Fast, Deep, Fast and Deep
Want to share your content on R-bloggers? click here if you have a blog, or here if you don't.
Swimming + Data Science has been quiet for a while as I worked on other projects. Today though we’re back at it in an attempt to quantify the speed and depth of swim meets. It’s more than that though, because this is vintage me, back on my hobby horses. We will be using SwimmeR
. We will be focusing, perhaps myopically, on swim meets from my local area. We will also be using a discussion I had with some friends about old swimming results as a jumping off point. It’s a perfect Swimming + Data Science trifecta!

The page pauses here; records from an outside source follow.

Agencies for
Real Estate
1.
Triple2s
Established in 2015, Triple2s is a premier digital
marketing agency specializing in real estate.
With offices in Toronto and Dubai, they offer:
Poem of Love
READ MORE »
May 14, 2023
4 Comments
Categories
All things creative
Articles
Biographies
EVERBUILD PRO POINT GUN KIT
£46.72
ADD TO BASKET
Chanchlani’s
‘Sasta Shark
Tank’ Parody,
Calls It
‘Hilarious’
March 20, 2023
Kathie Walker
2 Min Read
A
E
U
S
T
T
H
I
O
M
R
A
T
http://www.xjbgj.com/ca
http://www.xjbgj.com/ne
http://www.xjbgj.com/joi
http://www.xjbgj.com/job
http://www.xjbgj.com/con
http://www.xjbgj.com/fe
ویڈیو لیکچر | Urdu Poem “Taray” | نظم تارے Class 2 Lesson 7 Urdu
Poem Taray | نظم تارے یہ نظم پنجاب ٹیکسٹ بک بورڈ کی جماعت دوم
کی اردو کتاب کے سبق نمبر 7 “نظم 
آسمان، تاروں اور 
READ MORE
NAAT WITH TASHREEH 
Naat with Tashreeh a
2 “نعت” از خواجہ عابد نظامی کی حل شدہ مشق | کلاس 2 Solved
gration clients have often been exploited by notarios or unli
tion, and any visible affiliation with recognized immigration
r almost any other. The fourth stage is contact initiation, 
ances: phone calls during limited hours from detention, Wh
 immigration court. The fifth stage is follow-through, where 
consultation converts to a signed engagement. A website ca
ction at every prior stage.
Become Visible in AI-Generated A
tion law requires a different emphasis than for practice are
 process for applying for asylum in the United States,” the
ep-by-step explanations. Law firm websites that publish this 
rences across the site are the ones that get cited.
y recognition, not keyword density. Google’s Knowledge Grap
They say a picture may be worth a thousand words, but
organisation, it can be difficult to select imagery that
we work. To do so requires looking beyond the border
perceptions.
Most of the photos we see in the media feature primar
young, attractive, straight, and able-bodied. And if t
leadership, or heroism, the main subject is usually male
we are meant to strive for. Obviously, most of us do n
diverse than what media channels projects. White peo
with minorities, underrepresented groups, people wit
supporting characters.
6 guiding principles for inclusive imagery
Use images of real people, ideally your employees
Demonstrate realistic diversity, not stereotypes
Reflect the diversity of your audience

So here’s the story. I was officiating at the Section IV Class C sectional finals meet, held recently. During an awards break I got into a conversation with a couple of people about swim meets past, as I am wont to do. These people, and I’m paraphrasing, remarked that
- The meet was generally both slower and less deep than previous years, particularly 2006
- That a specific team from 2006 that these people were associated with would have run rampant all over the current iteration of the meet
Now I enjoy a good “things were better in my day” bit as much as anyone – perhaps even more – but I also enjoy testing assertions. So that’s what we’re going to do. These tests will proceed in two parts, one for each assertion.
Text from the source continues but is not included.